I got a most surprising call this week.
Gayle Keller and her husband Alex have owned several restaurants in Calistoga over the last four decades – they were among the pioneers of Napa County’s now booming dining culture. I see her around town often, but until Tuesday, she had never called me on the phone at the Register.
As we passed pleasantries, my mind did its usual scan through all the possible reasons someone might call me out of the blue. What mistake did we make? What event did we leave out of the calendar? What way had we offended or overlooked her?
But it was none of that. Instead, she wanted to share her love of journalists with the world.
Somewhere along the line, Gayle had seen something about national “Hug a Newsperson Day” (formerly known as “Hug a Newsman Day”). The next one is set for April 4.
The idea has been around at least a decade, perhaps longer, but in these troubled times, Gayle explained, it is more important than ever to have a robust media culture. So Gayle prevailed on Calistoga’s mayor to issue a pro-free-press proclamation at the April 4 City Council meeting, and she is hosting a pro-press reception at Hydro Grill the evening before.
I have to admit that in 30 years in journalism, this is the first time I have heard of Hug a Newsperson Day, and absolutely the first time someone has invited me to a reception celebrating what we do, at least somebody who isn’t herself a journalist.
Journalists don’t do it for the public appreciation, by and large, but it does feel nice to be appreciated.
Journalists have been called a lot of names over the years – sensationalists, hacks, incompetents, monsters. We have been accused of corruption, venality, thoughtlessness, and hard-heartedness.

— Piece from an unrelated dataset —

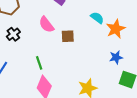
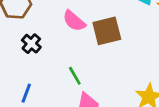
brown square: (68, 36) -> (107, 31), size x1.5

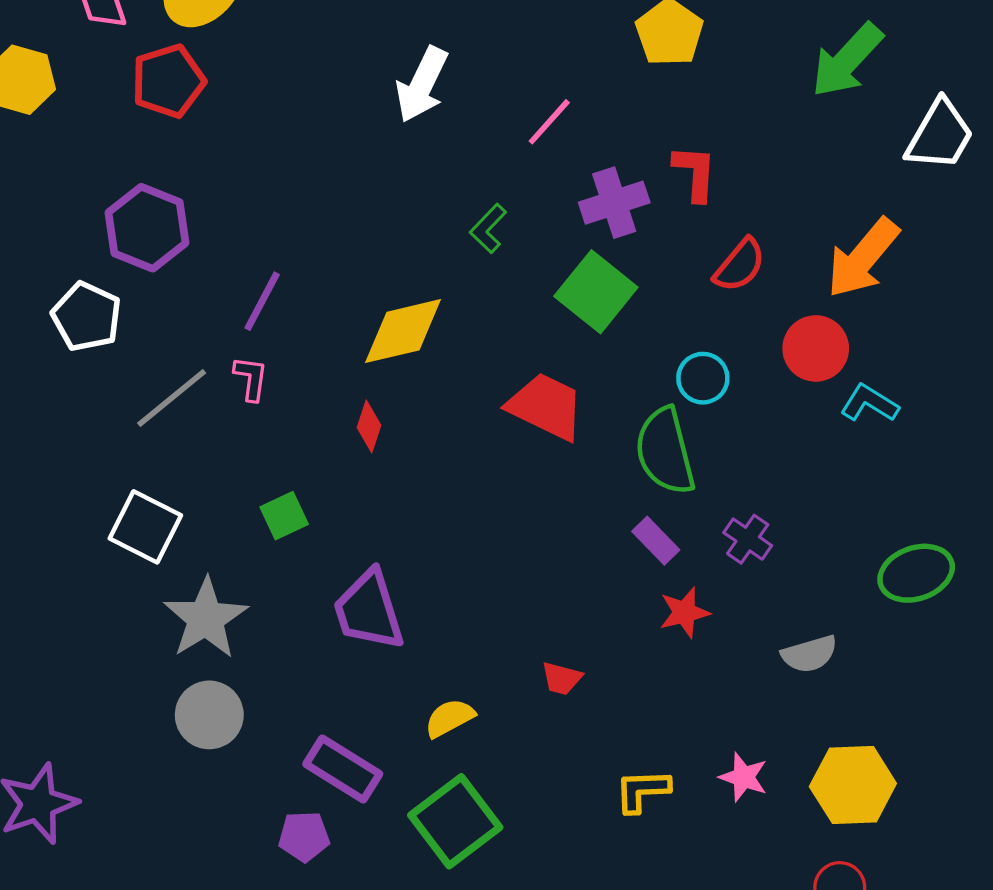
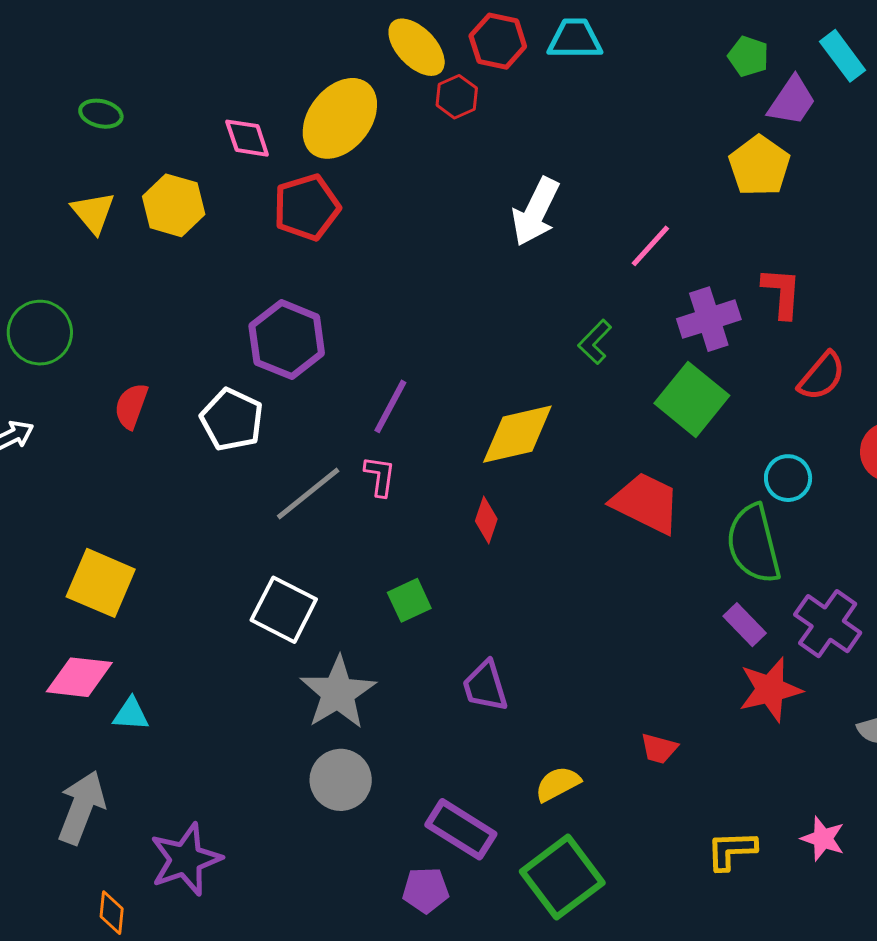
purple cross: (748, 539) -> (828, 624), size x1.5
purple trapezoid: (369, 610) -> (485, 686), size x0.7
red star: (684, 612) -> (770, 690), size x1.4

Lately we’ve been called “scum” and “liars,” and even “enemies of the people.”
If you know journalists, however, you’ll know we’re mostly just regular people who are lucky enough to have a job serving as the eyes and ears of the public. We care deeply about our communities and our readers and viewers. We’re fallible and human – we’re sad when we make a mistake or cause someone unneeded pain. We shudder in horror when we witness tragedy, we cheer when we witness triumph, and we feel loss when some member of the community dies or falls from grace.

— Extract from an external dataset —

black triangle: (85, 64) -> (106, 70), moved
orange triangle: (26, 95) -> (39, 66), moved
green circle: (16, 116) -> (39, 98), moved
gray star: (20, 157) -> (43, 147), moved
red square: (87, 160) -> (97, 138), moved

In other words, we’re just like you, except we get to write about the interesting things we see and the interesting people we meet.

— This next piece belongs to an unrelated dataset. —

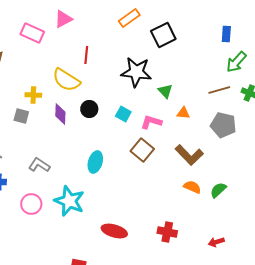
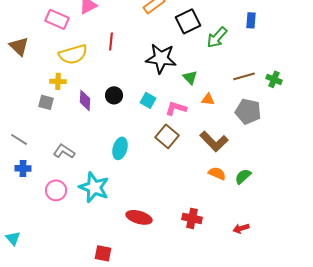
green arrow: (236, 62) -> (217, 37), moved
yellow semicircle: (66, 80) -> (73, 54), moved, turned -48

Most journalists quickly develop a thick skin and learn not to take nasty remarks personally. But honestly, sometimes it does hurt to be on the receiving end of abuse, even if you know it isn’t personal. So it is sort of nice to know that people like what you do enough to declare a national day – and host a reception to celebrate.
Of course, not everyone in our newsroom was quite so enamored of the “Hug” angle. As I described the event, one of my staff pursed her lips in thought.
“So I have to spend the day being touched by strangers?” she asked.
It seemed a fair point, since not everyone really appreciates random hugs.
So on April 4, please feel free to show your appreciation for your local journalists, but there is no need to actually manhandle us. We’ll enjoy the hugs just as much if they’re only metaphorical.